Handsome but somewhat dramatically inert.
Handsome but somewhat dramatically inert, Jan Jakub Kolski’s “Venice” follows an upper-class Polish family’s fortunes as they try to ride out the worst of effects of WWII by repairing to a country estate. Landscapes and lyrical lensing make more of an impression than the helmer’s diffuse script (based on two stories by Nobel-nominated local literary celeb Wlodzimierz Odojewski), which fails to develop much narrative sweep or emotional impact. Winner of Montreal’s “Best Artistic Contribution” nod — no doubt for its lush visual charms — the pic is unlikely to prove a prestige export item, with offshore prospects skewing toward DVD and Eurotube.
Eleven-year-old Marek (Marcin Walewski) wants nothing more than to visit fabled Venice, which everyone else in his family has already done. Instead he’s deposited in 1939 at the family’s crumbling rural manse already occupied by a grandmother and two aunts and whatever other relatives are fleeing eventual Warsaw air raids. Among the clan’s four adult sisters, permanent residents Veronika (Kolski’s spouse Grazyna Blecka-Kolska) and Barbara (Agnieszka Grochowska) are industrious and content youthful spinsters; by contrast, Marek’s mother Joanna (Magdalena Cielecka) and youngest sib Lilian (Dana Batulkowa) are flighty socialites reluctant to let children or other dull obligations weigh them down.
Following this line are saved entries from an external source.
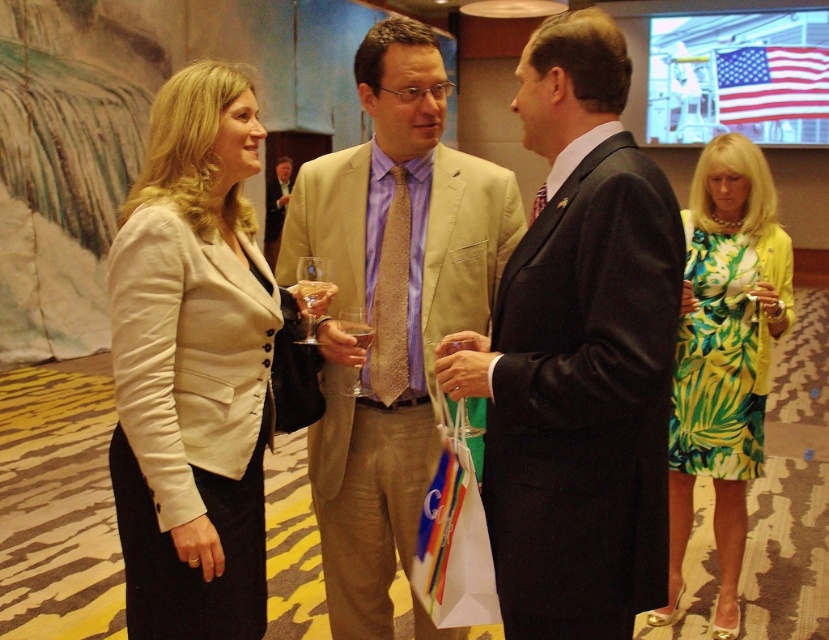 Question: Which object is the closest to the matte beige blazer at center?

Choices:
 (A) translucent glass wine glass at center
 (B) satin gold tie at center

Answer: (A)

Question: Which point is farther to the camera?

Choices:
 (A) light beige suit at center
 (B) translucent glass wine glass at center

Answer: (B)

Question: Is satin gold tie at center smaller than translucent glass wine glass at center?

Choices:
 (A) yes
 (B) no

Answer: (B)

Question: Is matte beige blazer at center to the left of green leafy dress at right from the viewer's perspective?

Choices:
 (A) yes
 (B) no

Answer: (A)

Question: Is dark suit at center closer to camera compared to clear glass wine glass at center?

Choices:
 (A) yes
 (B) no

Answer: (A)

Question: Which object is the closest to the translucent glass wine glass at center?

Choices:
 (A) satin gold tie at center
 (B) clear glass wine glass at center

Answer: (B)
As the war years fitfully pass — our protagonist’s officer father first on the front lines, then in a Soviet POW camp — isolated boredom and typical growing pains are goosed by the occasional notable event. Basement flooding allows Marek to create his own miniature Venice of “canals” and makeshift “bridges,” lending the pic a recurring fanciful touch. The protag witnesses the strafing of a Polish regiment; his elder brother Victor (Filip Piotrowicz) disappears for days on end to help the local resistance; Nazis passing through shoot a Jewish child simply because they can; dad (Mariusz Bonaszewski) finally shows up, alive but badly traumatized.
Though it all, the clan’s shabby-genteel lifestyle remains intact, their deprivations modest compared with what most of the country is doubtless going through.
There are poetical aesthetics aplenty here — the pic’s palate is awash in Artur Reinhart’s delicate photography, the river-like flow of Witold Chominski’s editing, and numerous Chopin piano excerpts.
But despite the narrative’s six-year timespan and a few vivid sequences, the ably played characters never deepen enough to move us. Sometimes their return to the estate is heralded when we hadn’t noticed they’d left. The ironic, final tragedy is diminished by fact that an older actor is practically unrecognizable as the same character played earlier by a younger one.
The more serious historical themes here, while just glancingly treated, nonetheless tend to undercut Kolski’s trademark magical realism. Result is a pretty patchwork that is first-rate in all tech/design departments yet ultimately seems too unfocused and flyweight to do justice to the period portrayed.